[Data extracted from a collection]
══════════════════════════════
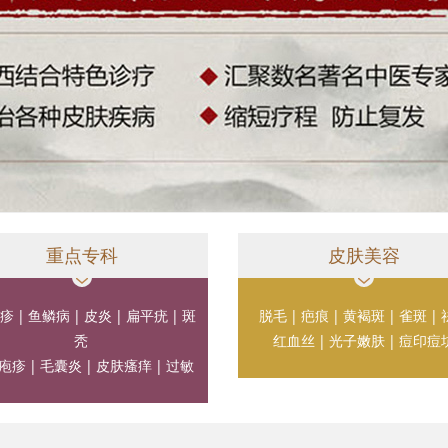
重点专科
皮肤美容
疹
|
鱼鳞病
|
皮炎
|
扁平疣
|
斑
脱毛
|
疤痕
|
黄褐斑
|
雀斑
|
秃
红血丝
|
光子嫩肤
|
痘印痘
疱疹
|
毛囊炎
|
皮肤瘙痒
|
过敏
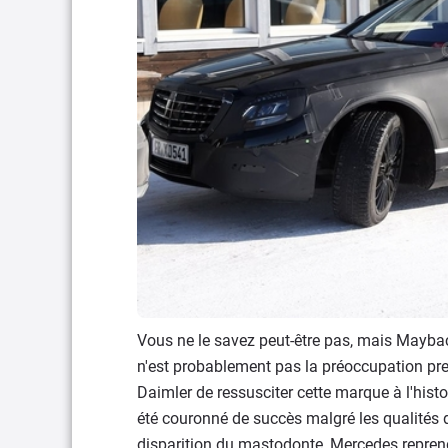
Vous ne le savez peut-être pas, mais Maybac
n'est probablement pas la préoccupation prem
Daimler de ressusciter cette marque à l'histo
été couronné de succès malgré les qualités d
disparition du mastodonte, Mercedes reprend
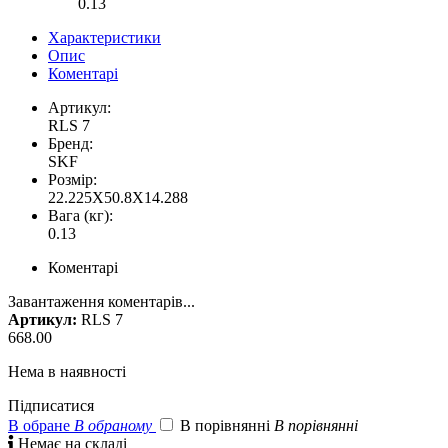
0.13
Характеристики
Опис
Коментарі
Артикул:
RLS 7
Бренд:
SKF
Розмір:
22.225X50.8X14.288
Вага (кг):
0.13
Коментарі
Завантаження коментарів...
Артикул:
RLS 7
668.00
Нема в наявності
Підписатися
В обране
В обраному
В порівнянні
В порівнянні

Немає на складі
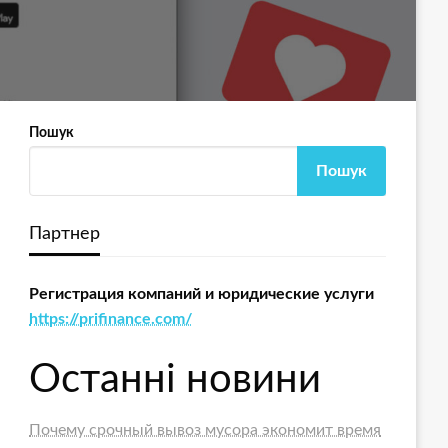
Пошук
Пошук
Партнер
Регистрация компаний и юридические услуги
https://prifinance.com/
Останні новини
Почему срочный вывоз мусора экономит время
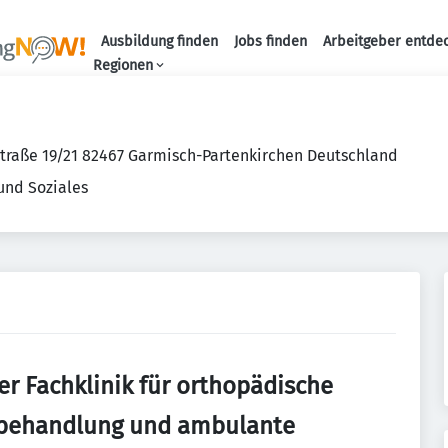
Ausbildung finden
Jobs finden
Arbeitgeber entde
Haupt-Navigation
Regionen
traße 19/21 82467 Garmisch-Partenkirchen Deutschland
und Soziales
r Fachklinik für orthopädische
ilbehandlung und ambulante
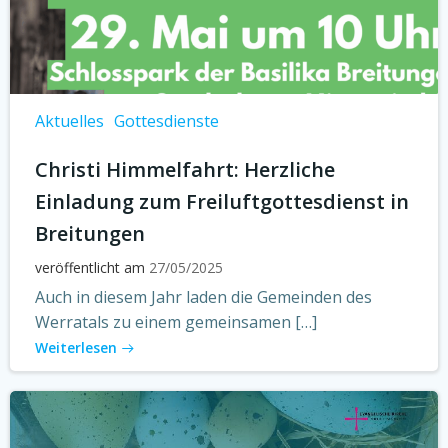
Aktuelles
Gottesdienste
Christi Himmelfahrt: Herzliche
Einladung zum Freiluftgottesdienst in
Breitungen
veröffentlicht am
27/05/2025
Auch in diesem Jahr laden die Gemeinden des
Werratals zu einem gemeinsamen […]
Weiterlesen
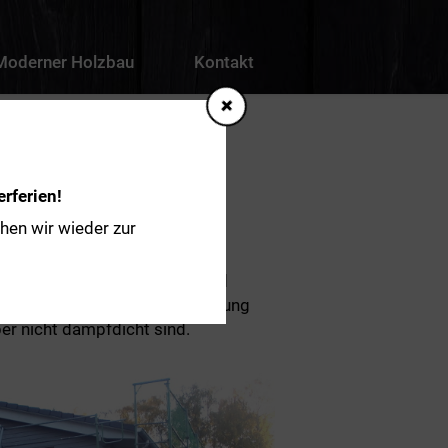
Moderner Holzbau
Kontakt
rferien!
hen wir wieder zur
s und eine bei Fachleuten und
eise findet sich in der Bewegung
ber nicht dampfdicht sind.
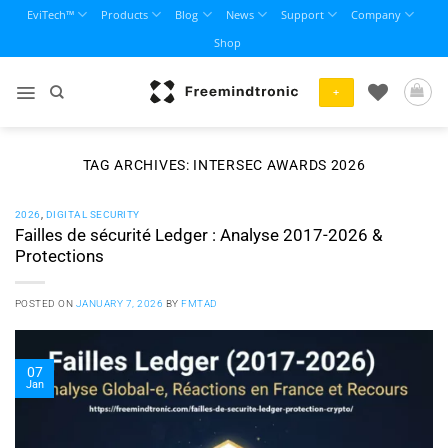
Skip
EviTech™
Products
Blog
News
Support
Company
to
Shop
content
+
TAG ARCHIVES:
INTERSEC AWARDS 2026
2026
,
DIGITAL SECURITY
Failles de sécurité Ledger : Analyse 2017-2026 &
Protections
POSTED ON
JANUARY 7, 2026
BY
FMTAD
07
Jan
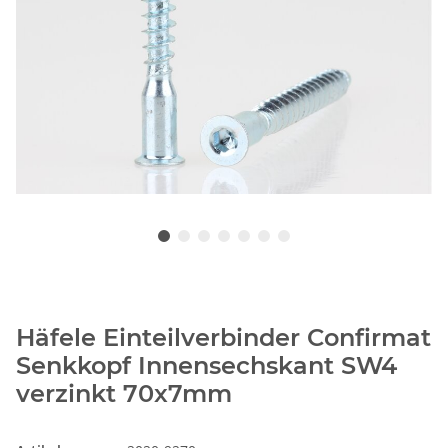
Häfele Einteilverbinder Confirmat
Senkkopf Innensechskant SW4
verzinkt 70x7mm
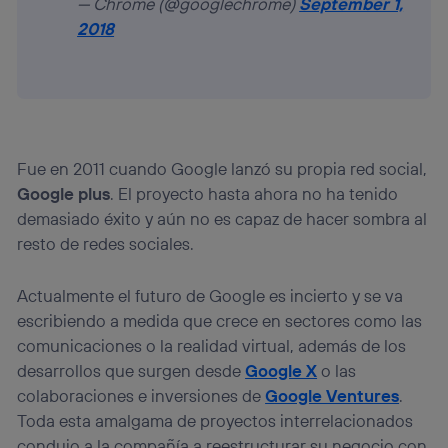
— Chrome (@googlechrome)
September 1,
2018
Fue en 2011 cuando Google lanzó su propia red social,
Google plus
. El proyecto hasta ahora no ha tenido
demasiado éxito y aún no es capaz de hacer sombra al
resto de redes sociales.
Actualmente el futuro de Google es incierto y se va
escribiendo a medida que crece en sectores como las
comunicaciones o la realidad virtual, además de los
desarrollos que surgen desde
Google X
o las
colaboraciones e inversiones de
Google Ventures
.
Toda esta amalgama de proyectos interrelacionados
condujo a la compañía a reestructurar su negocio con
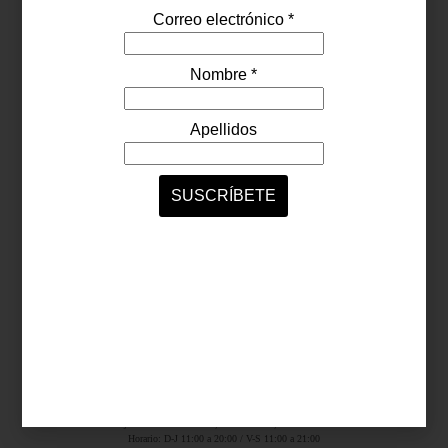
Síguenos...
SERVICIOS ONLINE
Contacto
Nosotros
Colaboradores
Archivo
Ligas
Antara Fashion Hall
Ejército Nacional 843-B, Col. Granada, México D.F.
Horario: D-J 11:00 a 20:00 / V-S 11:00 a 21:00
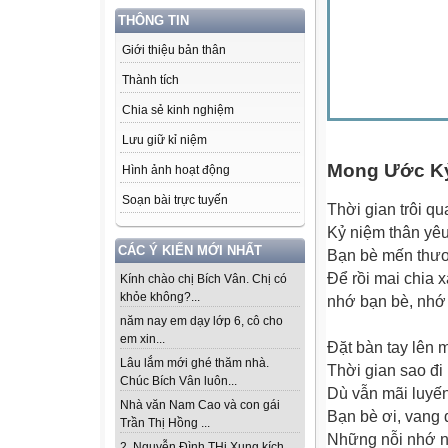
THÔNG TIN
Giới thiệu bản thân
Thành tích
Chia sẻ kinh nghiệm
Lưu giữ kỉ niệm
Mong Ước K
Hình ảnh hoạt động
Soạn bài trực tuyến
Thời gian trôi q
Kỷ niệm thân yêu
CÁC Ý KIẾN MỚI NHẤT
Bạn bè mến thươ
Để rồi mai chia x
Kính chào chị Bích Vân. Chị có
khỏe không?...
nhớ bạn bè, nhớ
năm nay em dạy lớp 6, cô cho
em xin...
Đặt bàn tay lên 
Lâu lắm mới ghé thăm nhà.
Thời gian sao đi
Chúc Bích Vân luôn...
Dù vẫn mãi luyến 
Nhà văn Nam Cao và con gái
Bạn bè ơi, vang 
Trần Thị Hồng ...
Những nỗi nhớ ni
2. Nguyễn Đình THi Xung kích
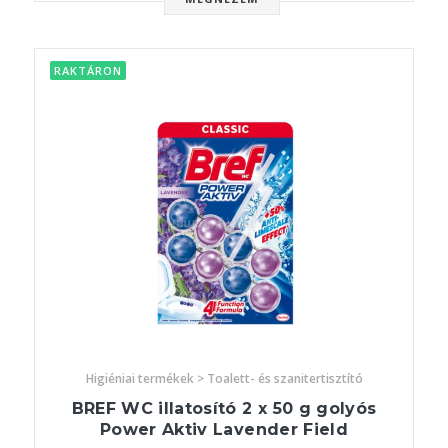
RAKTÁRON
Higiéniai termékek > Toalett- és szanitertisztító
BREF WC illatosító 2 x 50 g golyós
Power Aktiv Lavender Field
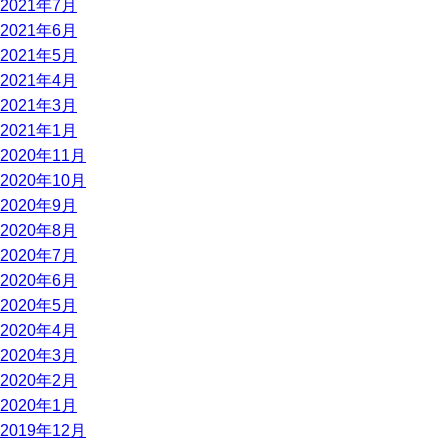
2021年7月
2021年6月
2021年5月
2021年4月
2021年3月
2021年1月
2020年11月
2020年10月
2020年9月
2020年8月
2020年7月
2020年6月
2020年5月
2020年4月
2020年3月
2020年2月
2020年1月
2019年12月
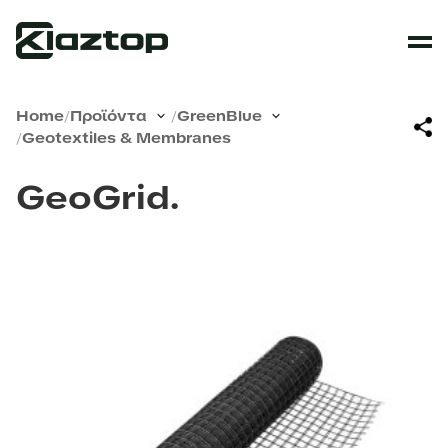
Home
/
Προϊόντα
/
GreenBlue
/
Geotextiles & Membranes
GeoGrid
══════════════════════════════
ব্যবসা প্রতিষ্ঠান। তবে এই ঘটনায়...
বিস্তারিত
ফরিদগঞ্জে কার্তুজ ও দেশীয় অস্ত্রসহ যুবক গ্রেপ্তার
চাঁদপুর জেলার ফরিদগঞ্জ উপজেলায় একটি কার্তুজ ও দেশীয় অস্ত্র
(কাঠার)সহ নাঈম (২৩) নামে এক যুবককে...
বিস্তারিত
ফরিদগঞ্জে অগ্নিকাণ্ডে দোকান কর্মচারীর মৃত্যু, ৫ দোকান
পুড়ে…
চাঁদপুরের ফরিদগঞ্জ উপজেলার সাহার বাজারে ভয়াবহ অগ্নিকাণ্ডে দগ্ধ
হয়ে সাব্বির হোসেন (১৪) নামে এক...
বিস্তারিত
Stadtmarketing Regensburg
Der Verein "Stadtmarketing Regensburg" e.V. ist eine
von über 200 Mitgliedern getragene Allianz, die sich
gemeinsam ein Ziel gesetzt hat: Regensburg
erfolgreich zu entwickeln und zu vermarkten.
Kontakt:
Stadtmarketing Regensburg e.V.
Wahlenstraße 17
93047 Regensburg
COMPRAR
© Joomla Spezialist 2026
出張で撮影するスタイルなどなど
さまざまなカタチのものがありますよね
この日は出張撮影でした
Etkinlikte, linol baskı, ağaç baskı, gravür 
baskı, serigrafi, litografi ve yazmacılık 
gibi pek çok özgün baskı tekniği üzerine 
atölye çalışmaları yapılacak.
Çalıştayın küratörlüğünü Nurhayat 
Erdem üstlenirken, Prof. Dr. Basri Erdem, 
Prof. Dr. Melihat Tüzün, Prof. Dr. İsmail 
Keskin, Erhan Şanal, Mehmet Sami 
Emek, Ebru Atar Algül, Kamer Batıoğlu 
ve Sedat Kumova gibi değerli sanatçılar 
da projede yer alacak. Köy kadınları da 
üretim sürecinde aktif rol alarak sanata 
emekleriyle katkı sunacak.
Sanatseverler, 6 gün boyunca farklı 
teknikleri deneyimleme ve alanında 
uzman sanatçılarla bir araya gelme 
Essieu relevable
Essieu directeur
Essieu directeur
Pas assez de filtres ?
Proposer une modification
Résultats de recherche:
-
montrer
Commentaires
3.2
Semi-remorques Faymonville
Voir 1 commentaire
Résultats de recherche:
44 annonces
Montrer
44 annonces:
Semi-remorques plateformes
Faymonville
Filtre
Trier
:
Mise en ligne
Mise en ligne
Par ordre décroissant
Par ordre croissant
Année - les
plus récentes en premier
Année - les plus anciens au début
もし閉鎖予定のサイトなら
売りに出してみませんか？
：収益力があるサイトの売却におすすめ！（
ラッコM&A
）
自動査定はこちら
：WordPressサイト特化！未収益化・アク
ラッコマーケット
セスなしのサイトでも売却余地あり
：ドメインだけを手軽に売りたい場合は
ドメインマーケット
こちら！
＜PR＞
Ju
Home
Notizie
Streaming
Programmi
══════════════════════════════
» Brief: In the data above, which lines lie between the line with "gemeinsam ein Ziel gesetzt hat: Regensburg" and the line with "uzman sanatçılarla bir araya gelme", inclusive? Print those lines exactly and nothing else.

» Answer for the task:
gemeinsam ein Ziel gesetzt hat: Regensburg
erfolgreich zu entwickeln und zu vermarkten.
Kontakt:
Stadtmarketing Regensburg e.V.
Wahlenstraße 17
93047 Regensburg
COMPRAR
© Joomla Spezialist 2026
出張で撮影するスタイルなどなど
さまざまなカタチのものがありますよね
この日は出張撮影でした
Etkinlikte, linol baskı, ağaç baskı, gravür 
baskı, serigrafi, litografi ve yazmacılık 
gibi pek çok özgün baskı tekniği üzerine 
atölye çalışmaları yapılacak.
Çalıştayın küratörlüğünü Nurhayat 
Erdem üstlenirken, Prof. Dr. Basri Erdem, 
Prof. Dr. Melihat Tüzün, Prof. Dr. İsmail 
Keskin, Erhan Şanal, Mehmet Sami 
Emek, Ebru Atar Algül, Kamer Batıoğlu 
ve Sedat Kumova gibi değerli sanatçılar 
da projede yer alacak. Köy kadınları da 
üretim sürecinde aktif rol alarak sanata 
emekleriyle katkı sunacak.
Sanatseverler, 6 gün boyunca farklı 
teknikleri deneyimleme ve alanında 
uzman sanatçılarla bir araya gelme 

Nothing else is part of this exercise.